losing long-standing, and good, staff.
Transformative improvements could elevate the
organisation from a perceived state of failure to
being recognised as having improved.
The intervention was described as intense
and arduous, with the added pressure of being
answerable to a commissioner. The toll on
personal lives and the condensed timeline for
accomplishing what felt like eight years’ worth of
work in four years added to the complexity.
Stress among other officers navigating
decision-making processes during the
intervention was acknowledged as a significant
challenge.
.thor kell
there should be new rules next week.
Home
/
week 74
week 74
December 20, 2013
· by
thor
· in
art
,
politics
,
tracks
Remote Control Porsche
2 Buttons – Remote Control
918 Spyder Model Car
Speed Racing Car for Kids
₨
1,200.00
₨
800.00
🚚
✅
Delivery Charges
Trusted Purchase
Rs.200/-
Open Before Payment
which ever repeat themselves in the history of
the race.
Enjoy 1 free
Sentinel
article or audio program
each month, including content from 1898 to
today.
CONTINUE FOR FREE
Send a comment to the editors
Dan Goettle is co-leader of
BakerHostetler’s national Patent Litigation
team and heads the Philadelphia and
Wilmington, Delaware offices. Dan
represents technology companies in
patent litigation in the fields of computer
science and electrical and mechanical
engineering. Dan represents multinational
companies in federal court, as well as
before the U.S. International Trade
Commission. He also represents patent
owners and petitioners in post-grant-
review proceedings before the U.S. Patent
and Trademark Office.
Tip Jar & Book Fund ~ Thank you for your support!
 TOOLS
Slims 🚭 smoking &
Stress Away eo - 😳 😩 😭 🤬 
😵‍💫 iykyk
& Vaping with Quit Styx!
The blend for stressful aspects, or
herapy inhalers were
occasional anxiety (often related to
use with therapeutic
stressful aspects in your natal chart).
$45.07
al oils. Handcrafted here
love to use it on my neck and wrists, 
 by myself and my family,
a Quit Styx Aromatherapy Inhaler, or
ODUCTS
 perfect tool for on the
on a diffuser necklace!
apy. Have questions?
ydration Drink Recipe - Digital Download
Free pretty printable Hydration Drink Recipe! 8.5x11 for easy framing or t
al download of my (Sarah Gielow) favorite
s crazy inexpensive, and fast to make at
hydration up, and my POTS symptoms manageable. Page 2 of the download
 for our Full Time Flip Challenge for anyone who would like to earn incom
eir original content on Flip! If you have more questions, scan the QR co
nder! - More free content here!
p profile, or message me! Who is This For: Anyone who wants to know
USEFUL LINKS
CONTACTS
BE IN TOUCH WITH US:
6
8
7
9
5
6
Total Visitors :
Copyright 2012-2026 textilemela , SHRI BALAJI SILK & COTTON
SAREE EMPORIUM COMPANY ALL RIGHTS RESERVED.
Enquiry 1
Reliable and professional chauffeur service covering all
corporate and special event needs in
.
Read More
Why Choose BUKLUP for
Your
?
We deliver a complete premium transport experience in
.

════════════════════

Restate the material word for word so that no line differs from the original.

losing long-standing, and good, staff.
Transformative improvements could elevate the
organisation from a perceived state of failure to
being recognised as having improved.
The intervention was described as intense
and arduous, with the added pressure of being
answerable to a commissioner. The toll on
personal lives and the condensed timeline for
accomplishing what felt like eight years’ worth of
work in four years added to the complexity.
Stress among other officers navigating
decision-making processes during the
intervention was acknowledged as a significant
challenge.
.thor kell
there should be new rules next week.
Home
/
week 74
week 74
December 20, 2013
· by
thor
· in
art
,
politics
,
tracks
Remote Control Porsche
2 Buttons – Remote Control
918 Spyder Model Car
Speed Racing Car for Kids
₨
1,200.00
₨
800.00
🚚
✅
Delivery Charges
Trusted Purchase
Rs.200/-
Open Before Payment
which ever repeat themselves in the history of
the race.
Enjoy 1 free
Sentinel
article or audio program
each month, including content from 1898 to
today.
CONTINUE FOR FREE
Send a comment to the editors
Dan Goettle is co-leader of
BakerHostetler’s national Patent Litigation
team and heads the Philadelphia and
Wilmington, Delaware offices. Dan
represents technology companies in
patent litigation in the fields of computer
science and electrical and mechanical
engineering. Dan represents multinational
companies in federal court, as well as
before the U.S. International Trade
Commission. He also represents patent
owners and petitioners in post-grant-
review proceedings before the U.S. Patent
and Trademark Office.
Tip Jar & Book Fund ~ Thank you for your support!
 TOOLS
Slims 🚭 smoking &
Stress Away eo - 😳 😩 😭 🤬 
😵‍💫 iykyk
& Vaping with Quit Styx!
The blend for stressful aspects, or
herapy inhalers were
occasional anxiety (often related to
use with therapeutic
stressful aspects in your natal chart).
$45.07
al oils. Handcrafted here
love to use it on my neck and wrists, 
 by myself and my family,
a Quit Styx Aromatherapy Inhaler, or
ODUCTS
 perfect tool for on the
on a diffuser necklace!
apy. Have questions?
ydration Drink Recipe - Digital Download
Free pretty printable Hydration Drink Recipe! 8.5x11 for easy framing or t
al download of my (Sarah Gielow) favorite
s crazy inexpensive, and fast to make at
hydration up, and my POTS symptoms manageable. Page 2 of the download
 for our Full Time Flip Challenge for anyone who would like to earn incom
eir original content on Flip! If you have more questions, scan the QR co
nder! - More free content here!
p profile, or message me! Who is This For: Anyone who wants to know
USEFUL LINKS
CONTACTS
BE IN TOUCH WITH US:
6
8
7
9
5
6
Total Visitors :
Copyright 2012-2026 textilemela , SHRI BALAJI SILK & COTTON
SAREE EMPORIUM COMPANY ALL RIGHTS RESERVED.
Enquiry 1
Reliable and professional chauffeur service covering all
corporate and special event needs in
.
Read More
Why Choose BUKLUP for
Your
?
We deliver a complete premium transport experience in
.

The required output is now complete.